Above: Annual UK work arrivals, with forecasts. Image courtesy of Toscafund.
Savouri says the UK economy’s ability to generate jobs will generate more sustained inflation than has been seen in recent years.
“We can NOW take the UK unemployment rate as a reliable indicator of the base rate,” said Savouri.
“Adzuna’s data really promises to be a scout for monetary policy makers and those keen to prepare their actions,” he adds.

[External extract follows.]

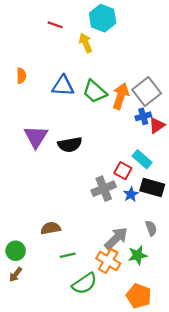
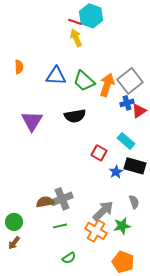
red line: (55, 25) -> (75, 22), moved
black semicircle: (70, 145) -> (75, 116), moved
red square: (123, 171) -> (99, 153), moved
gray cross: (104, 189) -> (62, 199), moved
green semicircle: (84, 284) -> (69, 258), moved, size x0.6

Toscafund anticipates that a preemptive rate hike based on Adzuna’s forward guidance, and confirmed by other reliable vacancy signals, would actually lower the peak at which the UK base rate is expected to reach in the next bull cycle.
They project minimum Bank of England base rates of 1.1% and 1.6% by the end of 2023 and 2025, respectively.
In addition, they project a CPI of around 2.1% for 2023 and around 1.75% for 2025.
“I have no hesitation in asserting that the UK base rate will begin its journey out of emergency territory much sooner than the consensus claims,” he said.
And what does this mean for the pound?
The rule of thumb in currency markets is that a central bank that raises interest rates earlier and more aggressively than its peers will see the currency it issues appreciate.
Therefore, if Savouri is right, the exchange rates for the British pound are higher.
Indeed, Toscafund expects the pound to appreciate significantly over the coming months and years.
“As the UK base rate changes significantly, albeit moderately, sooner than expected, we should expect the pound to finally start to regain the ground it lost with the ‘shock’ referendum result of June 2016, ”said Savouri.
“The pound sterling cannot fail to rise,” he adds.